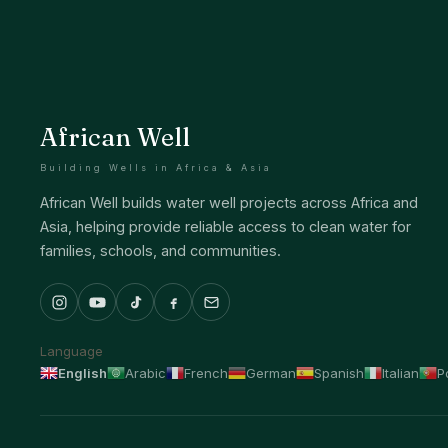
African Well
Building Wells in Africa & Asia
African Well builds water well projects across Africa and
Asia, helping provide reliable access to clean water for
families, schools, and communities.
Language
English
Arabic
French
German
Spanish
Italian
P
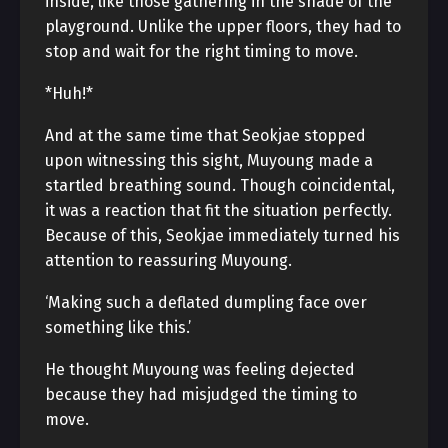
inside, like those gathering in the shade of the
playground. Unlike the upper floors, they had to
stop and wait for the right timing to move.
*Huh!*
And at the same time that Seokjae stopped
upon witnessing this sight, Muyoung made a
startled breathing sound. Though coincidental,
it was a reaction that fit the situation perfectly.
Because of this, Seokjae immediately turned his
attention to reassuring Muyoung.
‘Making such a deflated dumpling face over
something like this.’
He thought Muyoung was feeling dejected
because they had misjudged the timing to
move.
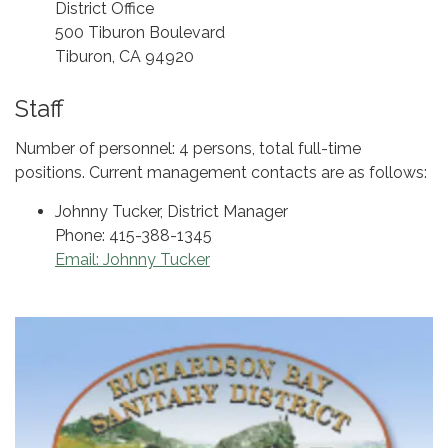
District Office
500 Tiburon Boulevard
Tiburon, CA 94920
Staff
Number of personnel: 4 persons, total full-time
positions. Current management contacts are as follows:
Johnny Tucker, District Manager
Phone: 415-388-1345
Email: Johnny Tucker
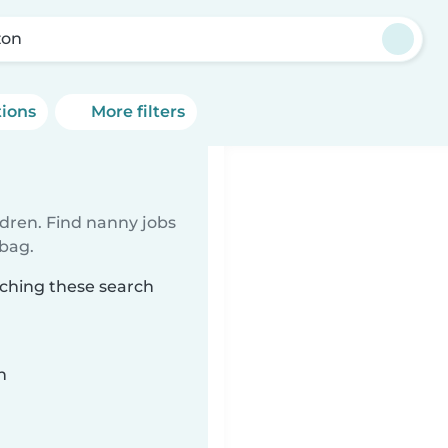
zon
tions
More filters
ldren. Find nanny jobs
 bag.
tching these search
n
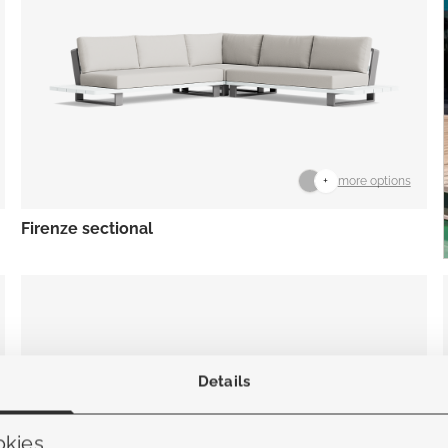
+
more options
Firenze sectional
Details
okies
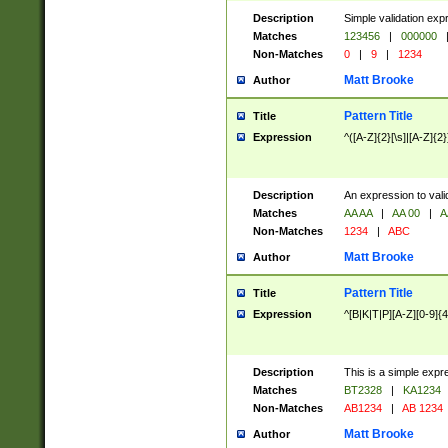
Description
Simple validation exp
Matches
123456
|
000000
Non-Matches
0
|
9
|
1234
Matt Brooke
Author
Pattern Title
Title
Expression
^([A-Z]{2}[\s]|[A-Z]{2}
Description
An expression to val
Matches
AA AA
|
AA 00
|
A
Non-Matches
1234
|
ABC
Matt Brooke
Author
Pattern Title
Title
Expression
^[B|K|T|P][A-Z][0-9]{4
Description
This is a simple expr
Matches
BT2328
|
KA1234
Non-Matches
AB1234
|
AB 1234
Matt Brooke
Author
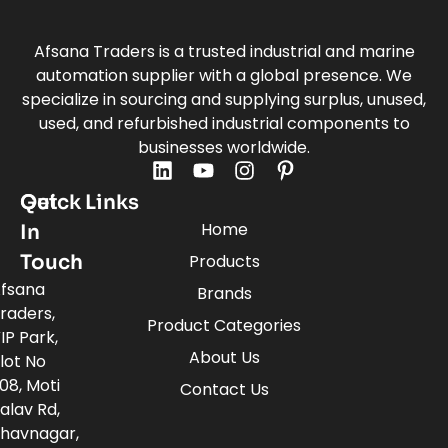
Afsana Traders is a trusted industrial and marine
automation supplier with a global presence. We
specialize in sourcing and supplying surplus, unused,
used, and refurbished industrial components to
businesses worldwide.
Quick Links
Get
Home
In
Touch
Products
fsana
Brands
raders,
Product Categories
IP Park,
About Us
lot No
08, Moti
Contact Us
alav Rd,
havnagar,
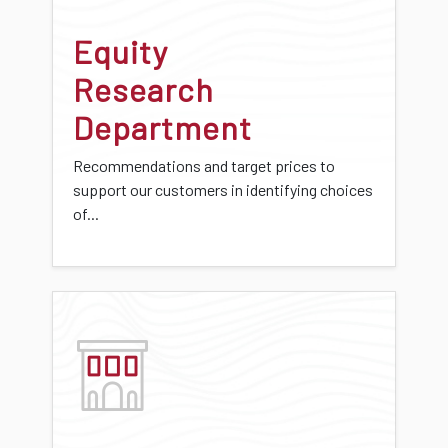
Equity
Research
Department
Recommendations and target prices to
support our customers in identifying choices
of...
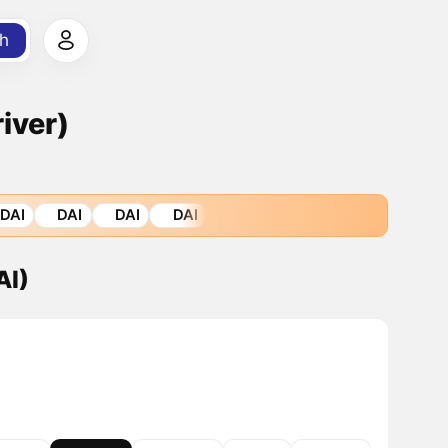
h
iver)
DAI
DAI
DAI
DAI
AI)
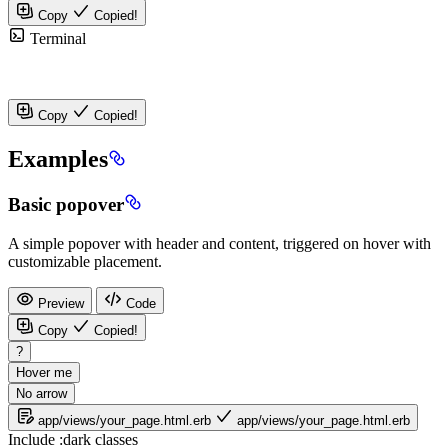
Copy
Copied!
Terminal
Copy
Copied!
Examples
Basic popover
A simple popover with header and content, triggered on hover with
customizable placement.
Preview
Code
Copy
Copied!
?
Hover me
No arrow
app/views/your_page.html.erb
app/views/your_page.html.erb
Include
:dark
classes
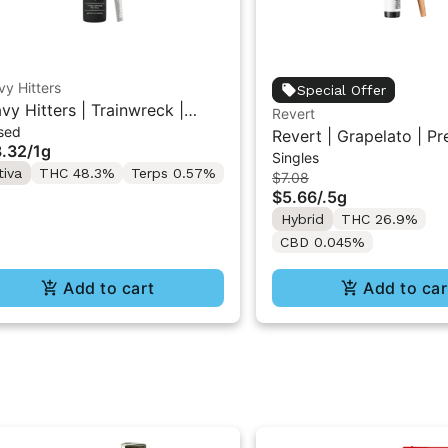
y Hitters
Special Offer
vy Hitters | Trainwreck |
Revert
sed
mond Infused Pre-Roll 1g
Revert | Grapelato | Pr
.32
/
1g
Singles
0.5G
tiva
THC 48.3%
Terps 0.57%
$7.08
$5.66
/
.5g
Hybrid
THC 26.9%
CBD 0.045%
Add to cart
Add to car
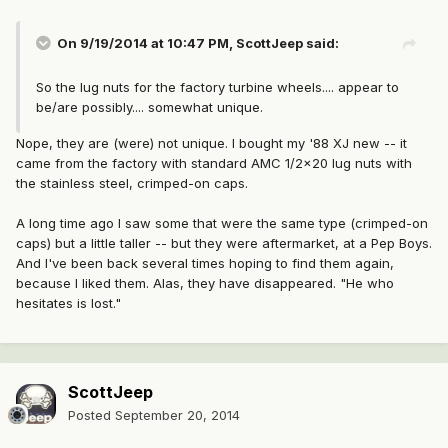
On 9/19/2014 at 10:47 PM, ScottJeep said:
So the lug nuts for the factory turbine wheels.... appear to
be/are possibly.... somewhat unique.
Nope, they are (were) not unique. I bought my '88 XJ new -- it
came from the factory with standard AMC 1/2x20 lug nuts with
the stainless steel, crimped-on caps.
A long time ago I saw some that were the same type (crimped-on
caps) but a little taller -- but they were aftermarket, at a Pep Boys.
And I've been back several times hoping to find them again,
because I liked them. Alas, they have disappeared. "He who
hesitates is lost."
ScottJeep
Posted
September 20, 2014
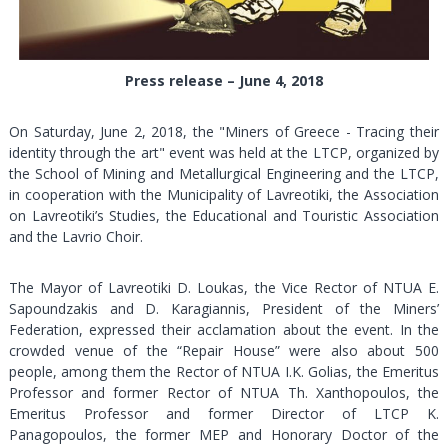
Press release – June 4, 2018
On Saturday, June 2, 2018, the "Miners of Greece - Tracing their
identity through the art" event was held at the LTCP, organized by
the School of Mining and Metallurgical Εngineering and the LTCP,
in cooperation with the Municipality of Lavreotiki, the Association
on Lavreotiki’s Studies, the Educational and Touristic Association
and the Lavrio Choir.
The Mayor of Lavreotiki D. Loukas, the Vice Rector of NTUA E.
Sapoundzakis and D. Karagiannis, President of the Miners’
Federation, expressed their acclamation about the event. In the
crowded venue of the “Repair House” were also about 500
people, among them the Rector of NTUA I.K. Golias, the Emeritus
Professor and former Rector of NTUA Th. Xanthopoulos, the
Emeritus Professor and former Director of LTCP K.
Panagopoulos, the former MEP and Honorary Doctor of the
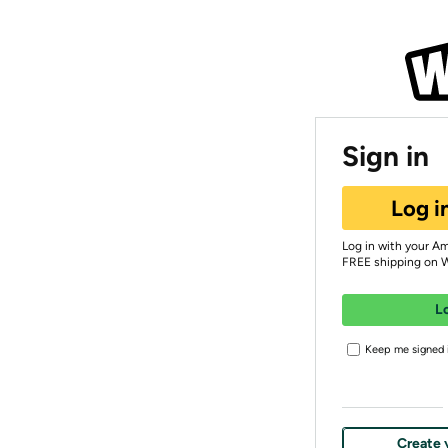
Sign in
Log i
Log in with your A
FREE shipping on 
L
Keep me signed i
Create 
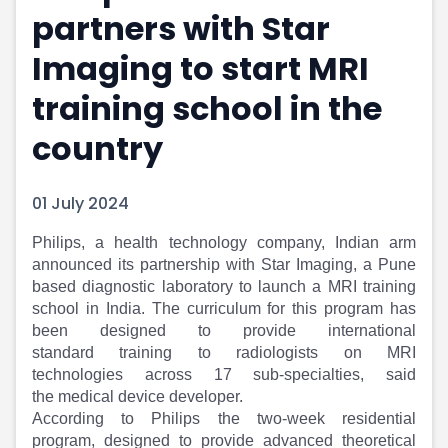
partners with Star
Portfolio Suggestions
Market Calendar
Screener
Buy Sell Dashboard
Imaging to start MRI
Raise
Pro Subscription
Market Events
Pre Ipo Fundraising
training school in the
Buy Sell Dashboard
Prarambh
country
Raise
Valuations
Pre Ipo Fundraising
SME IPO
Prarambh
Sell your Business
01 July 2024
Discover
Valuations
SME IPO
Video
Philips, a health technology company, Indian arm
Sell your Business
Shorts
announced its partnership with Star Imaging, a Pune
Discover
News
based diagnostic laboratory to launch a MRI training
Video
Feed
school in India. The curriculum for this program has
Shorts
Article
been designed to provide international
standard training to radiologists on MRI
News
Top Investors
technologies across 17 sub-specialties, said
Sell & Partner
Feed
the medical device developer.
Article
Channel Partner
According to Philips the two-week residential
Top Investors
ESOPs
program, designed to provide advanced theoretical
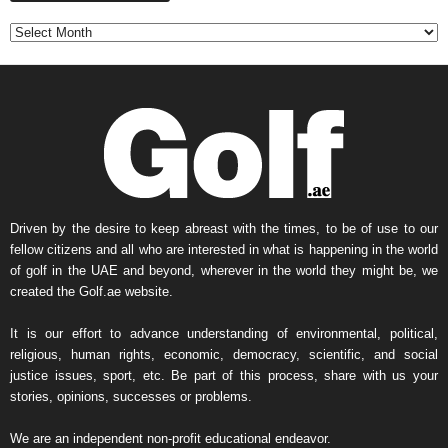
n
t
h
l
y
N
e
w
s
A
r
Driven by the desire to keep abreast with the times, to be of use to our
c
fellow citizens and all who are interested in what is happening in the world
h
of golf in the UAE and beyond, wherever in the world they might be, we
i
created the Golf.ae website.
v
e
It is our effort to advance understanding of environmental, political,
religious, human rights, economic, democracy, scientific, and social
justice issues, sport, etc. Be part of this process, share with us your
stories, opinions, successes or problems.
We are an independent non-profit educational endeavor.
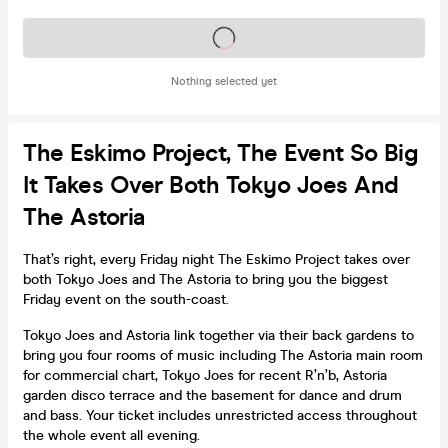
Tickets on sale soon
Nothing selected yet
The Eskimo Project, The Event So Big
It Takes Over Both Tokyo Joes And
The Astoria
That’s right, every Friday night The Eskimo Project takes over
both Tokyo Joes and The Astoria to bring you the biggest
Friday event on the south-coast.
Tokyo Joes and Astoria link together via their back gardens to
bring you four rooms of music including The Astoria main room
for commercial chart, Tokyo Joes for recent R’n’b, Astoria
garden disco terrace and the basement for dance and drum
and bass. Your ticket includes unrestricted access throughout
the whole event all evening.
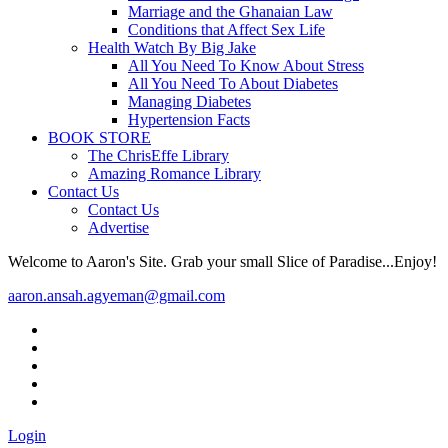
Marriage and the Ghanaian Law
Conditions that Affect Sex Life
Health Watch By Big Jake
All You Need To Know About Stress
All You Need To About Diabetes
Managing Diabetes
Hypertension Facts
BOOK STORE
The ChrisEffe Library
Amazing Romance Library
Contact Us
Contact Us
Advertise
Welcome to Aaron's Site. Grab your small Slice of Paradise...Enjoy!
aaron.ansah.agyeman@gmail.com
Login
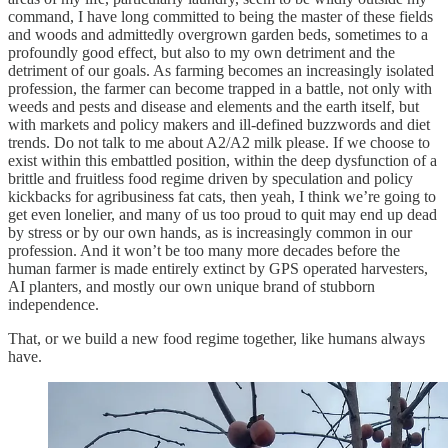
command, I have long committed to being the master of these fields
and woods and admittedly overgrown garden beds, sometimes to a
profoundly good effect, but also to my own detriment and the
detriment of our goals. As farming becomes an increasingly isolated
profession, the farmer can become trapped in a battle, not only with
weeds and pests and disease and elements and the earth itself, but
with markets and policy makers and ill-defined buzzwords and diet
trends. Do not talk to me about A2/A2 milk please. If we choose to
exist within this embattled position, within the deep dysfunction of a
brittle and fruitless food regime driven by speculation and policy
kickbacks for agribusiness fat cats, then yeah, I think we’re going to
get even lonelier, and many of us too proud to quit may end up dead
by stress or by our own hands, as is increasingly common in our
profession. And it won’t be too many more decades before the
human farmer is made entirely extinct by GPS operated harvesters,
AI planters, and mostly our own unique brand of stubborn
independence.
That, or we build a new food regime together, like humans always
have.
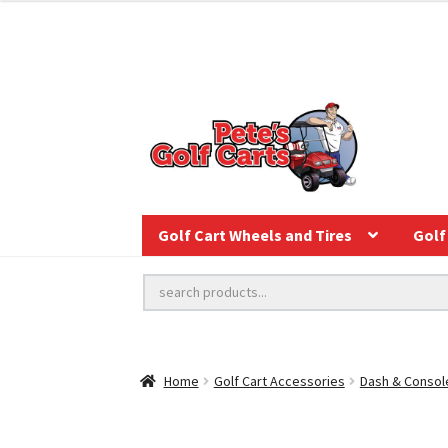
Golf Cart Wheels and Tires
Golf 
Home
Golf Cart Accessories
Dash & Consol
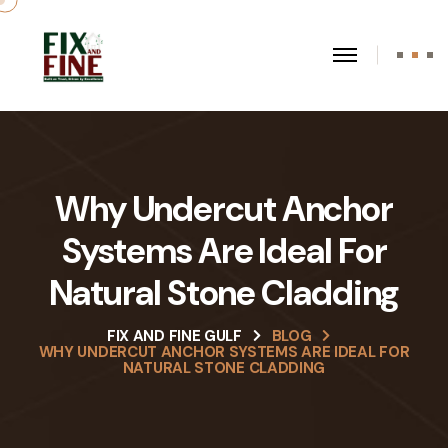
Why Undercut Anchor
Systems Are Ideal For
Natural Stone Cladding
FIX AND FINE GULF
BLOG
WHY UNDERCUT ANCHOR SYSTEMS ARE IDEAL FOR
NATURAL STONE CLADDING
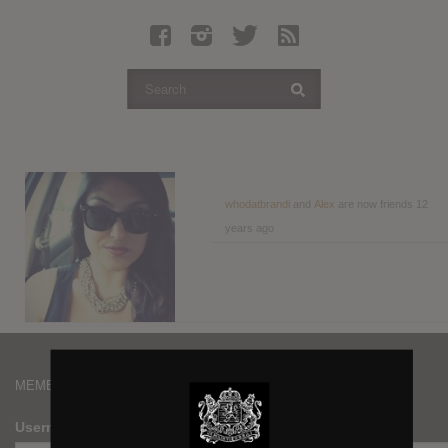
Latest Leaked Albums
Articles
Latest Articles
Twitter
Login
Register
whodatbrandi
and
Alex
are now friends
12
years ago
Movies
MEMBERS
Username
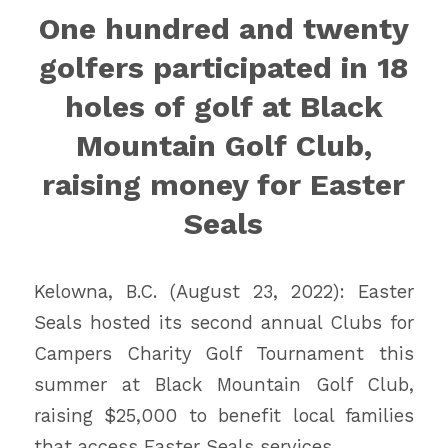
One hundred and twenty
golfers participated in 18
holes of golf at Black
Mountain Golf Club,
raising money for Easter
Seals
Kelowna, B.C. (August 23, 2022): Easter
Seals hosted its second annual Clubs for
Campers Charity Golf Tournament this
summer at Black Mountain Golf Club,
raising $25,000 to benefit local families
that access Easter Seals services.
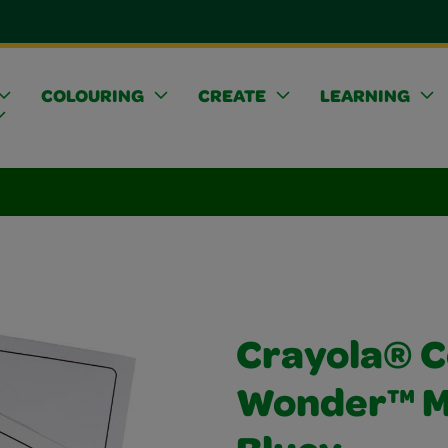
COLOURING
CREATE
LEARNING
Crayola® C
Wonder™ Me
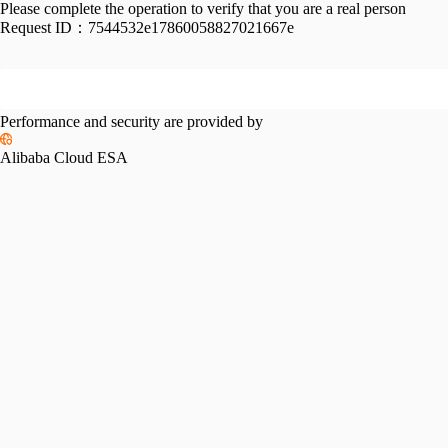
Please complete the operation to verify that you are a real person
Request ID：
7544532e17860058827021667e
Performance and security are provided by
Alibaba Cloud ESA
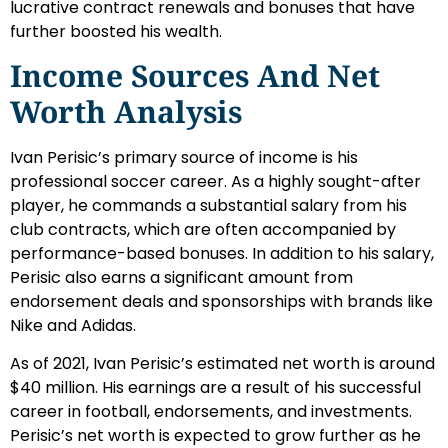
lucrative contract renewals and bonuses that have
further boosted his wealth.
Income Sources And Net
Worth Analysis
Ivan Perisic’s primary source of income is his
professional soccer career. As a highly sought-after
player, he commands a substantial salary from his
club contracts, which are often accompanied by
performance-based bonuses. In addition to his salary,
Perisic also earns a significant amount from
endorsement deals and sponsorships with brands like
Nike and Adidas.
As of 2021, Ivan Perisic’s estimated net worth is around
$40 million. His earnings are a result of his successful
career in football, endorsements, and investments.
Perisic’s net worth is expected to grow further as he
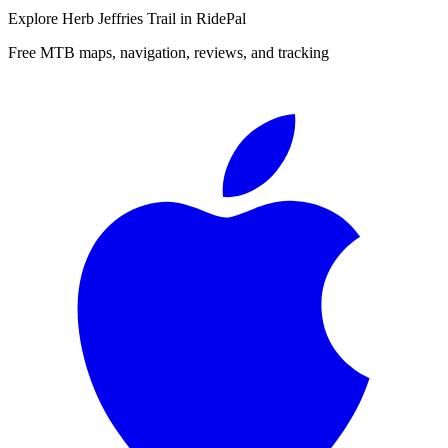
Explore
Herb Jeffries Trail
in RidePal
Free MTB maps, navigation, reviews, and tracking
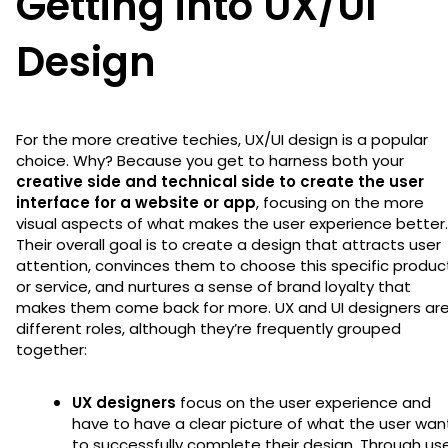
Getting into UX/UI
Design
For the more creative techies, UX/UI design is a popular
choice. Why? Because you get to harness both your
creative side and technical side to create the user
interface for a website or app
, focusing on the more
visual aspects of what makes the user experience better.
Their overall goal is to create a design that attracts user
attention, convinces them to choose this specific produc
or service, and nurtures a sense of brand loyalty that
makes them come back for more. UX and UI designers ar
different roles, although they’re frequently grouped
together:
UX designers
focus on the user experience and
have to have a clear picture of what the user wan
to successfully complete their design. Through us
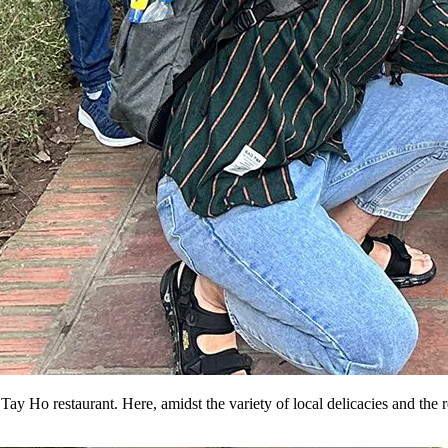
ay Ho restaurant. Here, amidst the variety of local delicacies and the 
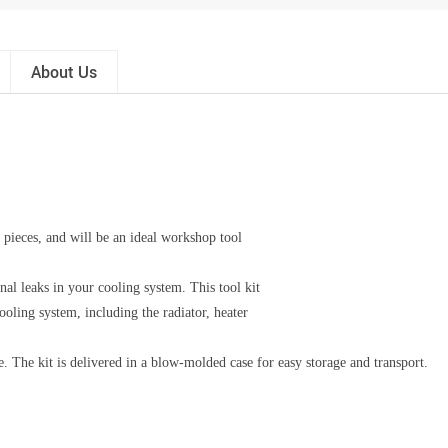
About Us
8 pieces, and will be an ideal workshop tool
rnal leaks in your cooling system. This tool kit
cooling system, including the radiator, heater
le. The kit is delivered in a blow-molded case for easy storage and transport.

• REQUIRED WORK: In the lines above, find each one with "industrial" and list it.

• RESPONSE BELOW:
Afsana Traders is a trusted industrial and marine
used, and refurbished industrial components to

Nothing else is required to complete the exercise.